3. Como regra geral, viola frontalmente o microssistema legal de proteção do
meio ambiente despejar, em rios e demais corpos d'água, efluentes industriais
ou domésticos in natura, irrelevante sejam tóxicos ou não. Conforme a
jurisprudência do Superior Tribunal de Justiça, a responsabilidade civil pelo
dano ambiental, qualquer que seja a qualificação jurídica do degradador,
público ou privado, é de natureza objetiva, solidária e ilimitada, sendo regida
pelos princípios poluidor-pagador, da reparação in integrum, da prioridade
da reparação in natura e do favor debilis, este último a legitimar uma série
de técnicas de facilitação do acesso à justiça, entre as quais se inclui a
inversão do ônus da prova em favor da vítima ambiental, coletiva ou
individual.
4. O TJMG foi enfático em demonstrar a ocorrência do dano ambiental,
causado pelo lançamento de dejetos da empresa sem nenhum tratamento. A
responsabilidade pela reparação dos danos surge com a prova da conduta, o
nexo de causalidade e o dano. Conforme consta dos autos, há prova sólida
da ocorrência de dano ao meio ambiente, como o auto de infração realizado
pela FEAM, que constatou o desvio irregular do lançamento dos efluentes
líquidos para o curso d'aqua, tudo reconhecido pelo Tribunal de Justiça.

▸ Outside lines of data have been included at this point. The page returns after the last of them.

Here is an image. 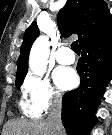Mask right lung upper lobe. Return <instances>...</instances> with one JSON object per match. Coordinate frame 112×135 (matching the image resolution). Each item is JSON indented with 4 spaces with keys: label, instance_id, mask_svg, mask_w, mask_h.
Returning a JSON list of instances; mask_svg holds the SVG:
<instances>
[{
    "label": "right lung upper lobe",
    "instance_id": "right-lung-upper-lobe-1",
    "mask_svg": "<svg viewBox=\"0 0 112 135\" xmlns=\"http://www.w3.org/2000/svg\"><path fill=\"white\" fill-rule=\"evenodd\" d=\"M57 21L62 36L77 34L80 46L112 30V16L103 0H67ZM38 35L39 29L34 21L24 34L16 79L25 77L29 52Z\"/></svg>",
    "mask_w": 112,
    "mask_h": 135
}]
</instances>
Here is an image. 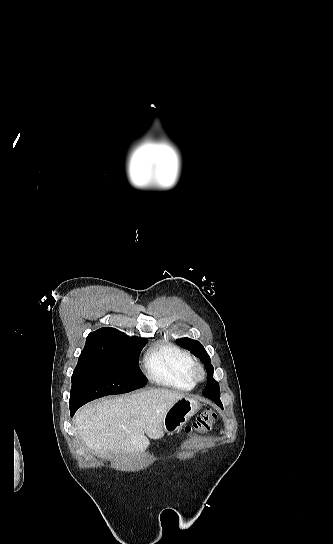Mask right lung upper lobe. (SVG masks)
<instances>
[{
  "label": "right lung upper lobe",
  "mask_w": 333,
  "mask_h": 544,
  "mask_svg": "<svg viewBox=\"0 0 333 544\" xmlns=\"http://www.w3.org/2000/svg\"><path fill=\"white\" fill-rule=\"evenodd\" d=\"M122 339L139 340L140 338H130L111 327L100 328L88 335L82 352L103 353L107 351L113 343Z\"/></svg>",
  "instance_id": "cb5924a9"
}]
</instances>
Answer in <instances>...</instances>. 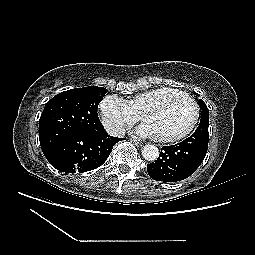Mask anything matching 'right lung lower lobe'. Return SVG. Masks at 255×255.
Returning <instances> with one entry per match:
<instances>
[{
    "instance_id": "obj_1",
    "label": "right lung lower lobe",
    "mask_w": 255,
    "mask_h": 255,
    "mask_svg": "<svg viewBox=\"0 0 255 255\" xmlns=\"http://www.w3.org/2000/svg\"><path fill=\"white\" fill-rule=\"evenodd\" d=\"M122 140L98 133L75 131L44 154L50 164L66 173H82L98 168L109 157L113 146Z\"/></svg>"
}]
</instances>
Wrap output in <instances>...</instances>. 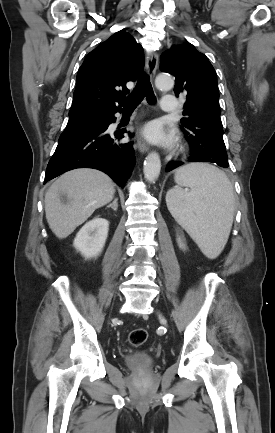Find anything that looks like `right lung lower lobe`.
I'll list each match as a JSON object with an SVG mask.
<instances>
[{"label":"right lung lower lobe","mask_w":275,"mask_h":433,"mask_svg":"<svg viewBox=\"0 0 275 433\" xmlns=\"http://www.w3.org/2000/svg\"><path fill=\"white\" fill-rule=\"evenodd\" d=\"M114 113H96L85 122L66 127L47 165L45 181L85 167L107 173L124 188L135 164V151L132 142L116 143L124 137L126 130L106 133L108 126L116 120Z\"/></svg>","instance_id":"98d812e1"}]
</instances>
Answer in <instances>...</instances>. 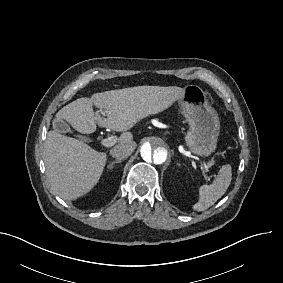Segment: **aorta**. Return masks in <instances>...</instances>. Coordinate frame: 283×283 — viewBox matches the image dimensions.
Listing matches in <instances>:
<instances>
[{
    "mask_svg": "<svg viewBox=\"0 0 283 283\" xmlns=\"http://www.w3.org/2000/svg\"><path fill=\"white\" fill-rule=\"evenodd\" d=\"M140 155L143 164L153 169L167 164L170 156L167 141L156 135L147 136L142 140Z\"/></svg>",
    "mask_w": 283,
    "mask_h": 283,
    "instance_id": "1",
    "label": "aorta"
}]
</instances>
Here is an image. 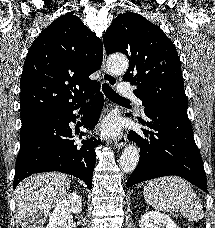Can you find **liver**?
<instances>
[{
  "label": "liver",
  "mask_w": 215,
  "mask_h": 228,
  "mask_svg": "<svg viewBox=\"0 0 215 228\" xmlns=\"http://www.w3.org/2000/svg\"><path fill=\"white\" fill-rule=\"evenodd\" d=\"M70 190L65 174L45 172L22 180L15 190V204L21 228H43L51 208Z\"/></svg>",
  "instance_id": "6515ba94"
}]
</instances>
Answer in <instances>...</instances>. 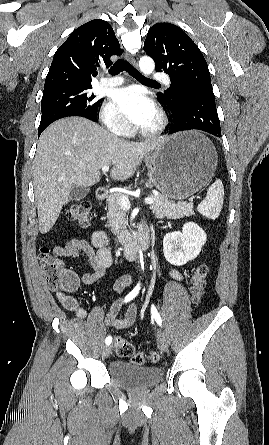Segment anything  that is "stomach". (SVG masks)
<instances>
[{
	"label": "stomach",
	"instance_id": "obj_1",
	"mask_svg": "<svg viewBox=\"0 0 269 445\" xmlns=\"http://www.w3.org/2000/svg\"><path fill=\"white\" fill-rule=\"evenodd\" d=\"M217 158L208 138L188 131L167 137L145 161L149 179L159 192L166 198L183 200L211 180Z\"/></svg>",
	"mask_w": 269,
	"mask_h": 445
}]
</instances>
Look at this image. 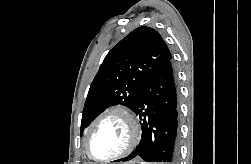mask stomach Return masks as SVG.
Segmentation results:
<instances>
[{"label":"stomach","mask_w":251,"mask_h":164,"mask_svg":"<svg viewBox=\"0 0 251 164\" xmlns=\"http://www.w3.org/2000/svg\"><path fill=\"white\" fill-rule=\"evenodd\" d=\"M116 164H118V163H116ZM124 164V163H123ZM131 164H142L141 162L140 163H136L135 161H134V163H131Z\"/></svg>","instance_id":"0dacf381"}]
</instances>
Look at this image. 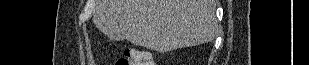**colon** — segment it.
Instances as JSON below:
<instances>
[{"label":"colon","instance_id":"colon-1","mask_svg":"<svg viewBox=\"0 0 309 65\" xmlns=\"http://www.w3.org/2000/svg\"><path fill=\"white\" fill-rule=\"evenodd\" d=\"M150 57V52L126 48L123 56L118 60V65H152V63L145 62Z\"/></svg>","mask_w":309,"mask_h":65}]
</instances>
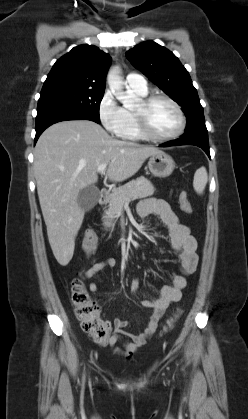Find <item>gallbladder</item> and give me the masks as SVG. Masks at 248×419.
Returning a JSON list of instances; mask_svg holds the SVG:
<instances>
[{
    "mask_svg": "<svg viewBox=\"0 0 248 419\" xmlns=\"http://www.w3.org/2000/svg\"><path fill=\"white\" fill-rule=\"evenodd\" d=\"M100 198L99 190L95 187H86L79 192L77 202L85 210H91Z\"/></svg>",
    "mask_w": 248,
    "mask_h": 419,
    "instance_id": "gallbladder-1",
    "label": "gallbladder"
}]
</instances>
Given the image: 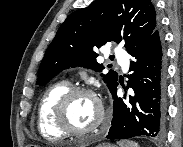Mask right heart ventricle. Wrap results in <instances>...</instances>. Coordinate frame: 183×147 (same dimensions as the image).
<instances>
[{
	"instance_id": "obj_1",
	"label": "right heart ventricle",
	"mask_w": 183,
	"mask_h": 147,
	"mask_svg": "<svg viewBox=\"0 0 183 147\" xmlns=\"http://www.w3.org/2000/svg\"><path fill=\"white\" fill-rule=\"evenodd\" d=\"M69 84L60 82L51 85L42 95L37 108V126L40 134L49 140L64 138L67 134L54 121V109L61 96L69 90Z\"/></svg>"
}]
</instances>
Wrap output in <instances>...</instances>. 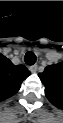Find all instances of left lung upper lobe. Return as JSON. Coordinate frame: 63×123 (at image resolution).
<instances>
[{"label":"left lung upper lobe","mask_w":63,"mask_h":123,"mask_svg":"<svg viewBox=\"0 0 63 123\" xmlns=\"http://www.w3.org/2000/svg\"><path fill=\"white\" fill-rule=\"evenodd\" d=\"M39 78L45 86V94L48 100L56 107L63 106V64L50 65L39 74Z\"/></svg>","instance_id":"obj_1"}]
</instances>
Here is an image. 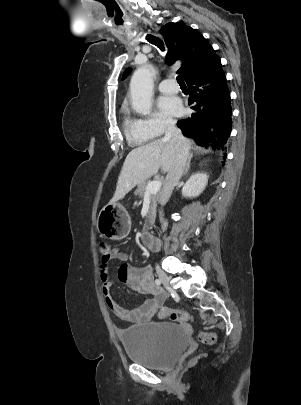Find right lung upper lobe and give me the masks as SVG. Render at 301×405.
I'll return each mask as SVG.
<instances>
[{
  "mask_svg": "<svg viewBox=\"0 0 301 405\" xmlns=\"http://www.w3.org/2000/svg\"><path fill=\"white\" fill-rule=\"evenodd\" d=\"M160 33L168 48L166 56L168 62L170 64L177 60L183 62L178 72L183 75L185 80L208 68L219 59L206 39L190 26L170 22L161 28ZM130 71L131 69L125 71L123 79L128 76Z\"/></svg>",
  "mask_w": 301,
  "mask_h": 405,
  "instance_id": "right-lung-upper-lobe-1",
  "label": "right lung upper lobe"
}]
</instances>
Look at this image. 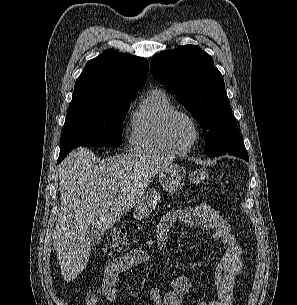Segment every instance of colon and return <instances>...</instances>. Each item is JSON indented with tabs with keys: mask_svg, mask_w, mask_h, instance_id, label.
<instances>
[{
	"mask_svg": "<svg viewBox=\"0 0 297 305\" xmlns=\"http://www.w3.org/2000/svg\"><path fill=\"white\" fill-rule=\"evenodd\" d=\"M191 182L195 185L205 184L209 180V172L206 169H195L190 175ZM128 246V238L125 229L114 228L110 231L105 251L108 257H114L124 251Z\"/></svg>",
	"mask_w": 297,
	"mask_h": 305,
	"instance_id": "1",
	"label": "colon"
}]
</instances>
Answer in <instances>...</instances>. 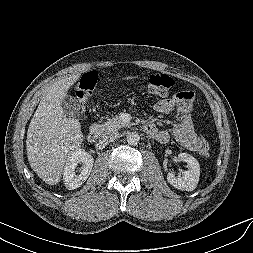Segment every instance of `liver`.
<instances>
[{
  "label": "liver",
  "instance_id": "obj_1",
  "mask_svg": "<svg viewBox=\"0 0 253 253\" xmlns=\"http://www.w3.org/2000/svg\"><path fill=\"white\" fill-rule=\"evenodd\" d=\"M80 76L81 71L51 84L28 127L26 150L29 164L49 185L60 182L65 163L84 140L81 123L67 117L61 105L68 90Z\"/></svg>",
  "mask_w": 253,
  "mask_h": 253
}]
</instances>
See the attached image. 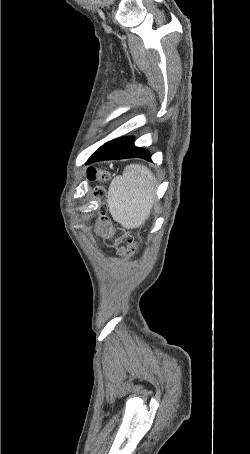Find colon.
Returning <instances> with one entry per match:
<instances>
[{
  "label": "colon",
  "mask_w": 250,
  "mask_h": 454,
  "mask_svg": "<svg viewBox=\"0 0 250 454\" xmlns=\"http://www.w3.org/2000/svg\"><path fill=\"white\" fill-rule=\"evenodd\" d=\"M88 176L92 180L99 182L93 188V195L95 197L103 196L105 194V188L102 183L109 179L110 173L105 170L90 169ZM96 230L103 236L105 244L115 248L120 257L129 259L136 254L137 244L133 237L123 228L111 226L105 218L104 213L100 216Z\"/></svg>",
  "instance_id": "5ec220e1"
}]
</instances>
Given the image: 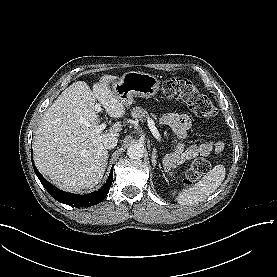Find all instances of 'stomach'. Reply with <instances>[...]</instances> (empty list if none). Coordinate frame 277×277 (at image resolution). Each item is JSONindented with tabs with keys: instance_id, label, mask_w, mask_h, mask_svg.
<instances>
[{
	"instance_id": "1",
	"label": "stomach",
	"mask_w": 277,
	"mask_h": 277,
	"mask_svg": "<svg viewBox=\"0 0 277 277\" xmlns=\"http://www.w3.org/2000/svg\"><path fill=\"white\" fill-rule=\"evenodd\" d=\"M159 87L160 80L155 75L129 71L113 84L112 91L128 107L133 103V97L150 98L157 94Z\"/></svg>"
}]
</instances>
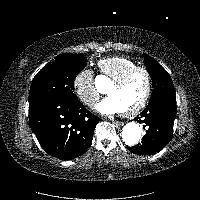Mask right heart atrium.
<instances>
[{
  "label": "right heart atrium",
  "mask_w": 200,
  "mask_h": 200,
  "mask_svg": "<svg viewBox=\"0 0 200 200\" xmlns=\"http://www.w3.org/2000/svg\"><path fill=\"white\" fill-rule=\"evenodd\" d=\"M73 89L79 100L88 107H93L100 97L91 69H81L73 78Z\"/></svg>",
  "instance_id": "obj_1"
}]
</instances>
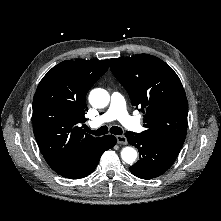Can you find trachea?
<instances>
[{"mask_svg": "<svg viewBox=\"0 0 221 221\" xmlns=\"http://www.w3.org/2000/svg\"><path fill=\"white\" fill-rule=\"evenodd\" d=\"M85 130L88 133H92V134H95V135H98V136L108 133V127L107 126H102L97 130H91L90 128L85 127ZM110 133L115 134V135H121L122 134V129L120 127H117V126H112L110 128Z\"/></svg>", "mask_w": 221, "mask_h": 221, "instance_id": "3493384b", "label": "trachea"}]
</instances>
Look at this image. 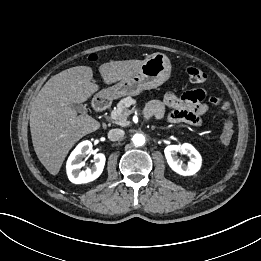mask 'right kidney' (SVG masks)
Here are the masks:
<instances>
[{
  "label": "right kidney",
  "instance_id": "ca27d5eb",
  "mask_svg": "<svg viewBox=\"0 0 261 261\" xmlns=\"http://www.w3.org/2000/svg\"><path fill=\"white\" fill-rule=\"evenodd\" d=\"M92 149V143L88 140L79 143L76 148L70 154L67 163L66 171L69 180L75 184H84L97 179L105 165V155L103 153L96 154L94 156V166L90 169L87 168L85 171H81L83 166V157L88 154Z\"/></svg>",
  "mask_w": 261,
  "mask_h": 261
}]
</instances>
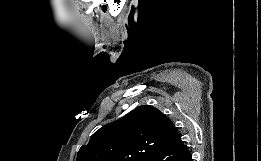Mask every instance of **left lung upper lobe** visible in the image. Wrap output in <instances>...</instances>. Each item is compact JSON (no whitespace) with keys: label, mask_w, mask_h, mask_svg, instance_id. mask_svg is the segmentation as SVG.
Returning <instances> with one entry per match:
<instances>
[{"label":"left lung upper lobe","mask_w":261,"mask_h":161,"mask_svg":"<svg viewBox=\"0 0 261 161\" xmlns=\"http://www.w3.org/2000/svg\"><path fill=\"white\" fill-rule=\"evenodd\" d=\"M177 132L160 110L142 105L96 131L76 161H149Z\"/></svg>","instance_id":"left-lung-upper-lobe-1"}]
</instances>
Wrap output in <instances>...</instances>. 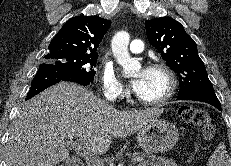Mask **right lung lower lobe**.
<instances>
[{"label":"right lung lower lobe","instance_id":"1","mask_svg":"<svg viewBox=\"0 0 231 166\" xmlns=\"http://www.w3.org/2000/svg\"><path fill=\"white\" fill-rule=\"evenodd\" d=\"M60 81L76 82L83 86L91 83V81L86 80L78 74L69 72L52 64L43 63L39 66V69L31 83V88L27 94L26 100L32 98L46 88L59 83Z\"/></svg>","mask_w":231,"mask_h":166}]
</instances>
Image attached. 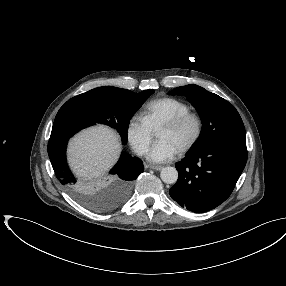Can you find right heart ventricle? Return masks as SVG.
I'll list each match as a JSON object with an SVG mask.
<instances>
[{
	"label": "right heart ventricle",
	"mask_w": 286,
	"mask_h": 286,
	"mask_svg": "<svg viewBox=\"0 0 286 286\" xmlns=\"http://www.w3.org/2000/svg\"><path fill=\"white\" fill-rule=\"evenodd\" d=\"M189 111L190 106L184 101L172 97H163L147 103L143 116L153 131H156L167 120Z\"/></svg>",
	"instance_id": "1"
}]
</instances>
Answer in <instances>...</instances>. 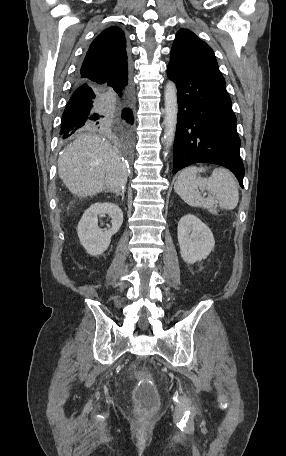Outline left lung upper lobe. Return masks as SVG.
Masks as SVG:
<instances>
[{"label": "left lung upper lobe", "instance_id": "left-lung-upper-lobe-1", "mask_svg": "<svg viewBox=\"0 0 286 456\" xmlns=\"http://www.w3.org/2000/svg\"><path fill=\"white\" fill-rule=\"evenodd\" d=\"M226 86L211 47L188 29H180L170 52V62Z\"/></svg>", "mask_w": 286, "mask_h": 456}]
</instances>
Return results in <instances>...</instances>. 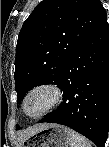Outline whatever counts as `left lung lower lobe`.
I'll return each mask as SVG.
<instances>
[{
  "mask_svg": "<svg viewBox=\"0 0 109 147\" xmlns=\"http://www.w3.org/2000/svg\"><path fill=\"white\" fill-rule=\"evenodd\" d=\"M59 107L39 123L68 126L104 147L109 128V25L105 14L70 56Z\"/></svg>",
  "mask_w": 109,
  "mask_h": 147,
  "instance_id": "0a47b994",
  "label": "left lung lower lobe"
}]
</instances>
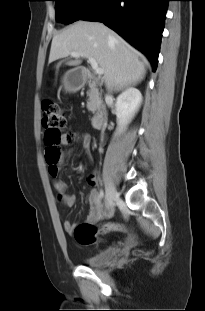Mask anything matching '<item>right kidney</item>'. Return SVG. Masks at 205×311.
<instances>
[{
    "instance_id": "1",
    "label": "right kidney",
    "mask_w": 205,
    "mask_h": 311,
    "mask_svg": "<svg viewBox=\"0 0 205 311\" xmlns=\"http://www.w3.org/2000/svg\"><path fill=\"white\" fill-rule=\"evenodd\" d=\"M142 103V94L134 87L127 88L116 99L118 132L123 131Z\"/></svg>"
}]
</instances>
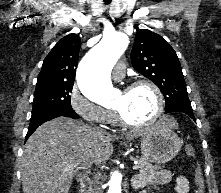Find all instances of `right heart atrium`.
I'll list each match as a JSON object with an SVG mask.
<instances>
[{
	"label": "right heart atrium",
	"instance_id": "d8ad5b80",
	"mask_svg": "<svg viewBox=\"0 0 221 193\" xmlns=\"http://www.w3.org/2000/svg\"><path fill=\"white\" fill-rule=\"evenodd\" d=\"M69 105L82 119L90 123L102 125L109 123L113 112L103 108L86 98L78 86L74 85L69 93Z\"/></svg>",
	"mask_w": 221,
	"mask_h": 193
}]
</instances>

5. No mais, qualquer conclusão contrária à que ficou expressamente
consignada no acórdão recorrido que acate as razões da agravante demanda
reexame do suporte fático-probatório dos autos e atrai a aplicação da
Súmula 7/STJ.
6. Recurso Especial não provido.
ACÓRDÃO
Vistos, relatados e discutidos os autos em que são partes as acima
indicadas, acordam os Ministros da SEGUNDA Turma do Superior Tribunal de
Justiça: "A Turma, por unanimidade, negou provimento ao recurso, nos termos do
voto do(a) Sr(a). Ministro(a)-Relator(a)." Os Srs. Ministros Og Fernandes
(Presidente), Mauro Campbell Marques, Assusete Magalhães e Humberto Martins
votaram com o Sr. Ministro Relator.
Brasília, 05 de novembro de 2015(data do julgamento).